● **EXERCISE INSTRUCTIONS**
Only the words of the entries are wanted, repeated exactly and without images.

RECORD EXCERPTS Block Start

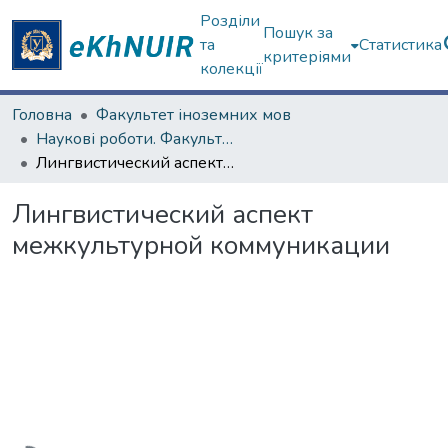
Розділи
Пошук за
та
Статистика
критеріями
колекції
Головна
Факультет іноземних мов
Наукові роботи. Факультет іноземних мов
Лингвистический аспект межкультурной коммуникации
Лингвистический аспект
межкультурной коммуникации
Вантажиться...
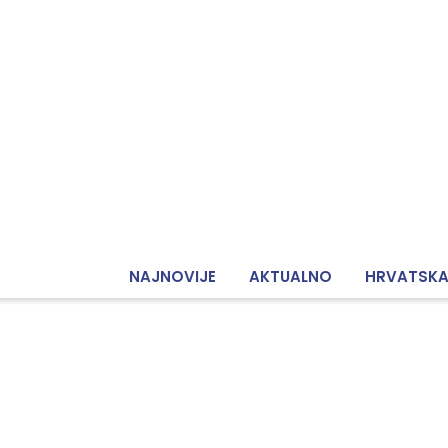
NAJNOVIJE
AKTUALNO
HRVATSK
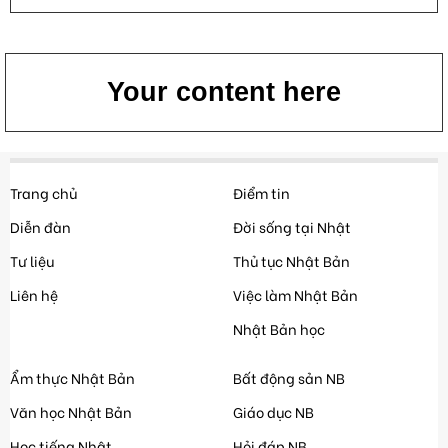
Your content here
Trang chủ
Điểm tin
Diễn đàn
Đời sống tại Nhật
Tư liệu
Thủ tục Nhật Bản
Liên hệ
Việc làm Nhật Bản
Nhật Bản học
Ẩm thực Nhật Bản
Bất động sản NB
Văn học Nhật Bản
Giáo dục NB
Học tiếng Nhật
Hỏi đáp NB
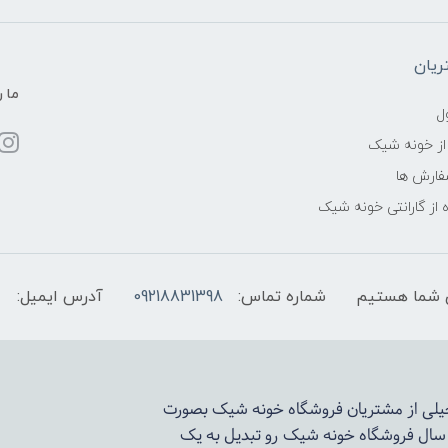
یان
ما ر
ل
از خونه شیک
فارش ها
 از گارانتی خونه شیک
شماره تماس:
09218831398
آدرس ایمیل:
 خیلی از مشتریان فروشگاه خونه شیک بصورت
د سال فروشگاه
خونه شیک
رو تبدیل به یک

RECORD EXCERPTS Block End

● **EXERCISE ANSWER**
Розділи
Пошук за
та
Статистика
критеріями
колекції
Головна
Факультет іноземних мов
Наукові роботи. Факультет іноземних мов
Лингвистический аспект межкультурной коммуникации
Лингвистический аспект
межкультурной коммуникации
Вантажиться...
NAJNOVIJE
AKTUALNO
HRVATSK
Your content here
Trang chủ
Điểm tin
Diễn đàn
Đời sống tại Nhật
Tư liệu
Thủ tục Nhật Bản
Liên hệ
Việc làm Nhật Bản
Nhật Bản học
Ẩm thực Nhật Bản
Bất động sản NB
Văn học Nhật Bản
Giáo dục NB
Học tiếng Nhật
Hỏi đáp NB
یان
ما ر
ل
از خونه شیک
فارش ها
 از گارانتی خونه شیک
شماره تماس:
09218831398
آدرس ایمیل:
 خیلی از مشتریان فروشگاه خونه شیک بصورت
د سال فروشگاه
خونه شیک
رو تبدیل به یک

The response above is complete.